5 - Por que aqueles espíritos sofredores não conseguiam libertar-se das
forças do mal para irem se juntar à equipe de benfeitores, embora o
desejassem?
Porque não basta o simples desejo. Deve-se promover uma transformação real,
íntima, interior, suficientemente forte para quebrar a ligação com os erros
cometidos e predispor-se ao processo de reparação. Por um processo complexo,
os Espíritos (e aí englobamos todos nós) que se colocam na posição de
"vítimas" estão na realidade aplicando em si mesmos as penas ditadas pela
própria consciência que se sabe culpada. Por isso o processo de libertação
não é tão simples.

6 - Qual a razão do encerramento da missão antes de conseguir resgatar
qualquer deles do domínio dos líderes do mal?

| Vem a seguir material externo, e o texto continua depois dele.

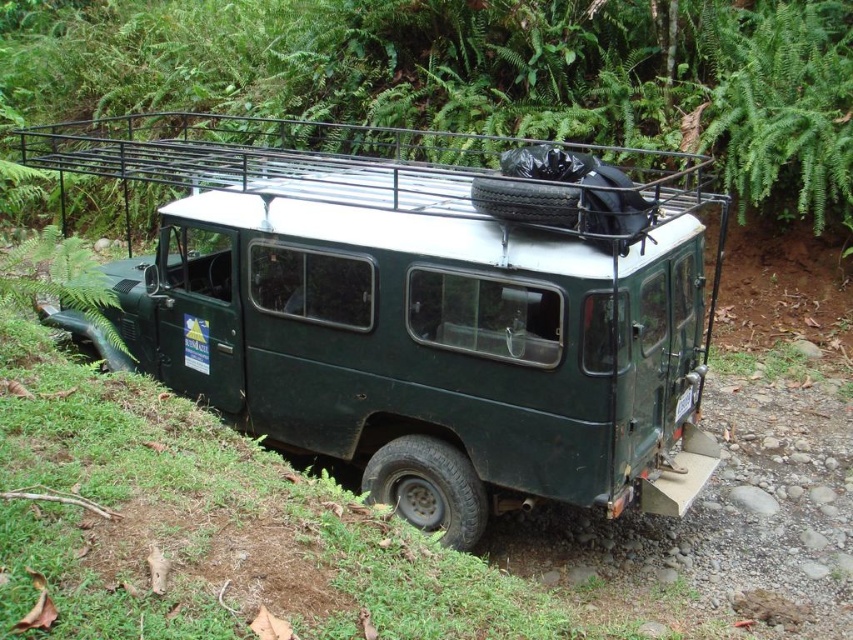 Question: Does green matte jeep at center have a lesser width compared to green leafy vegetation at upper center?

Choices:
 (A) yes
 (B) no

Answer: (A)

Question: Estimate the real-world distances between objects in this image. Which object is closer to the green leafy vegetation at upper center?

Choices:
 (A) green matte jeep at center
 (B) black metal rack at upper center

Answer: (B)

Question: Which point appears closest to the camera in this image?

Choices:
 (A) (554, 83)
 (B) (511, 198)

Answer: (B)

Question: Can you confirm if green matte jeep at center is smaller than green leafy vegetation at upper center?

Choices:
 (A) yes
 (B) no

Answer: (A)

Question: Which is nearer to the green matte jeep at center?

Choices:
 (A) black metal rack at upper center
 (B) green leafy vegetation at upper center

Answer: (A)

Question: Is green matte jeep at center below black metal rack at upper center?

Choices:
 (A) yes
 (B) no

Answer: (A) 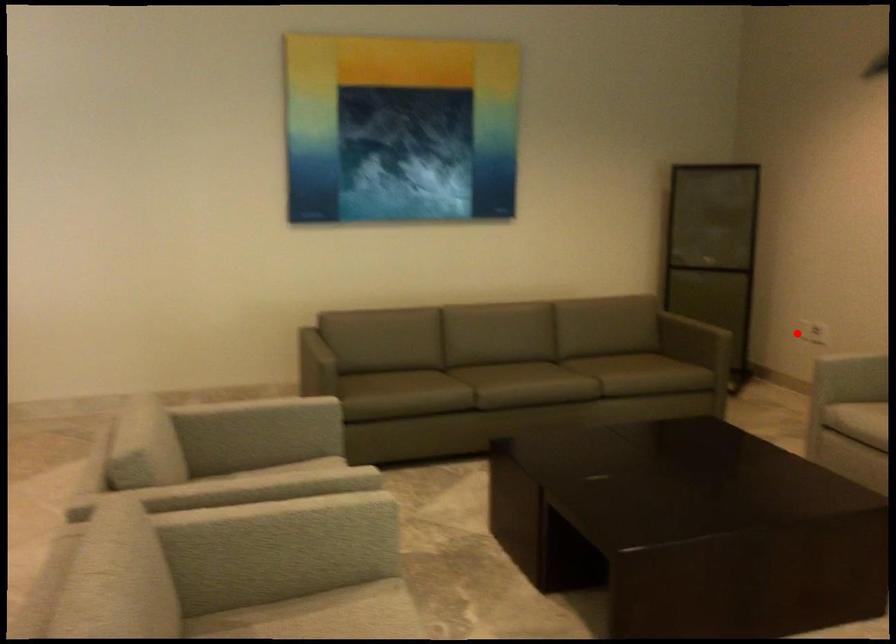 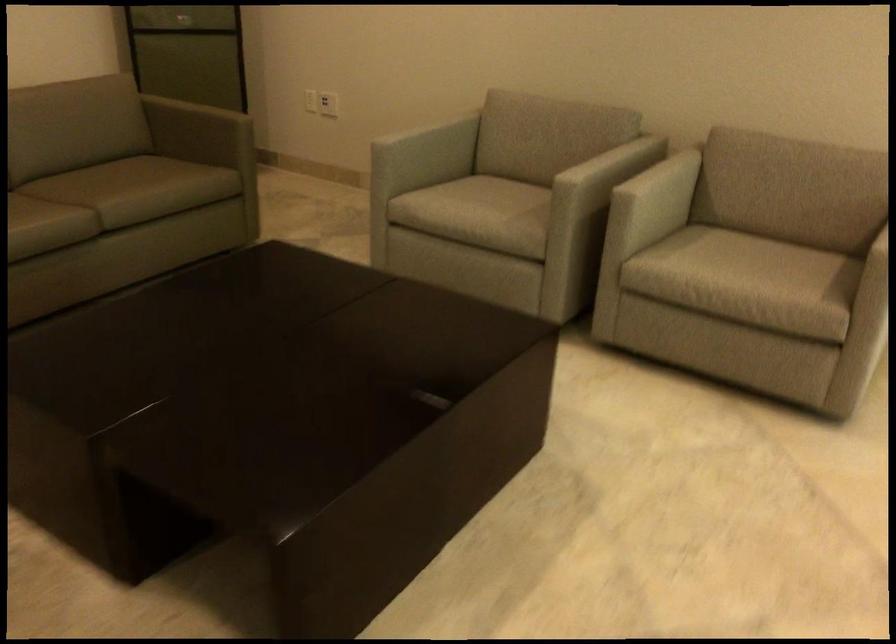 Where in the second image is the point corresponding to the highlighted location from the first image?

(328, 104) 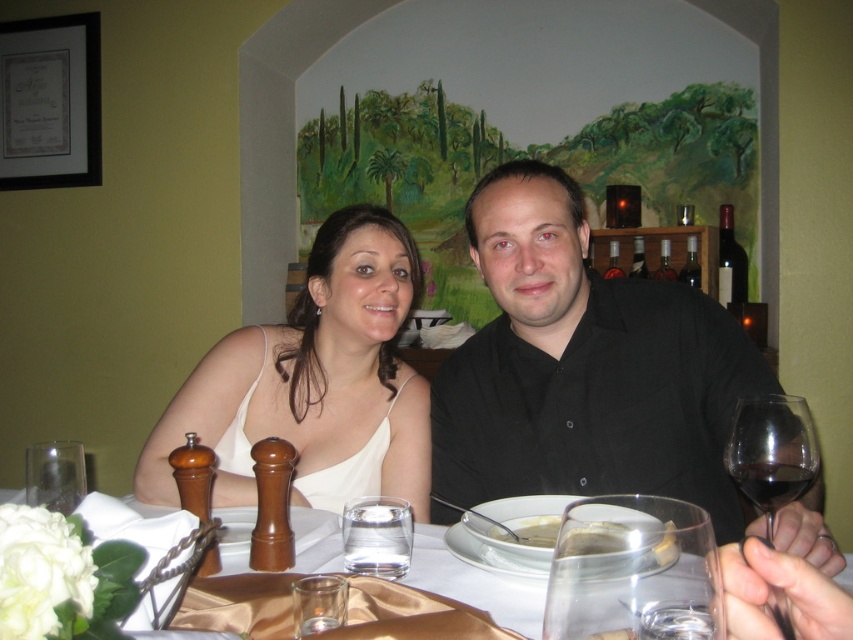 Does translucent glass water at center appear under white creamy soup at center?

Actually, translucent glass water at center is above white creamy soup at center.

Does translucent glass water at center have a lesser height compared to white creamy soup at center?

No.

Identify the location of translucent glass water at center. (474, 582).

Is point (764, 440) farther from camera compared to point (555, 532)?

No, (764, 440) is closer to viewer.

Between point (747, 467) and point (618, 524), which one is positioned behind?

Positioned behind is point (747, 467).

You are a GUI agent. You are given a task and a screenshot of the screen. Output one action in this format:
    pyautogui.click(x=<x>, y=<y>)
    Task: Click on the transparent glass wine glass at right
    The width and height of the screenshot is (853, 640).
    Given the screenshot: What is the action you would take?
    pyautogui.click(x=770, y=452)

Looking at this image, does black matte shirt at center come in front of dark glass bottle at upper right?

Yes, black matte shirt at center is in front of dark glass bottle at upper right.

The image size is (853, 640). I want to click on black matte shirt at center, so click(x=585, y=368).

Locate an element on the screen. The height and width of the screenshot is (640, 853). black matte shirt at center is located at coordinates (585, 368). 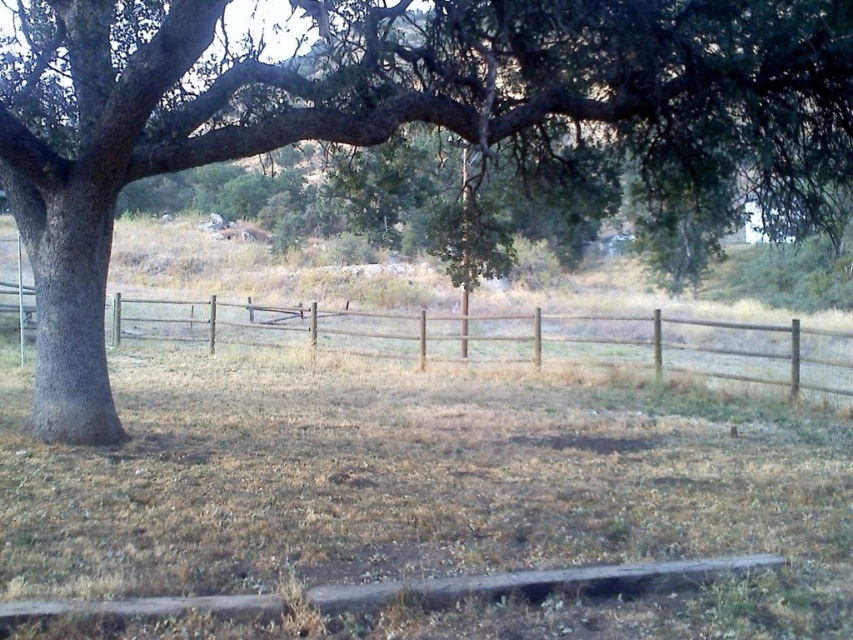 You are a painter standing 2 meters away from the green rough bark tree at left. You want to paint the brown wooden fence at center. Can you reach the fence with your 4 meter long paintbrush without moving closer?

The distance between the green rough bark tree at left and the brown wooden fence at center is 3.77 meters. Since you are already 2 meters away from the tree, the total distance to the fence would be 2 meters plus 3.77 meters, totaling 5.77 meters. Your paintbrush is only 4 meters long, so you cannot reach the fence without moving closer.

You are standing at the point marked by the coordinates (425, 497) in the image. What is the name of the object directly beneath your feet?

Result: The dry grass at center is located at point (425, 497), so the object directly beneath your feet is the dry grass at center.

You are a gardener who wants to plant flowers between the dry grass at center and the brown wooden fence at center. The flowers require a minimum of 10 feet of space to grow properly. Based on the scene, will there be enough space for the flowers to grow between these two objects?

The dry grass at center and brown wooden fence at center are 12.12 feet apart from each other, which is more than the required 10 feet of space. Therefore, there is enough space for the flowers to grow between these two objects.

O processo de auxílio é gradativo. Não se apresentando as condições para que
o auxílio pudesse ser mais efetivo, além de ter-se ampliado a violência dos
verdugos, Zenóbia o adia para um momento mais propício, onde cada um poderá
estar em uma condição mental que auxilie os amigos espirituais.

7 - Que lição podemos tirar do fato de, entre os espíritos que estavam em
tamanho sofrimento, encontrarmos vários religiosos?
Que a condição da vida futura independe da condição religiosa exterior, das
insígnias que usarmos, dos títulos eclesiásticos, de posição assumida na
hierarquia religiosa da igreja ou culto; ou seja, enquanto a religião for
apenas um rótulo que usamos para nos separar em grupos bem definidos, que
assumem estar inteirados de toda a verdade; enquanto os religiosos não
assumirem o papel de orientadores para a vida espiritual; enquanto cada um
de nós não assumirmos que é a condição moral que determina nossa real
posição na escala da vida, estamos todos sujeitos aos sofrimentos e
tormentas dos planos inferiores, que na realidade apenas retratam os
sofrimentos e tormentas que carregamos dentro de nós mesmos.
A religião não serve portanto de distintivo entre os Espíritos.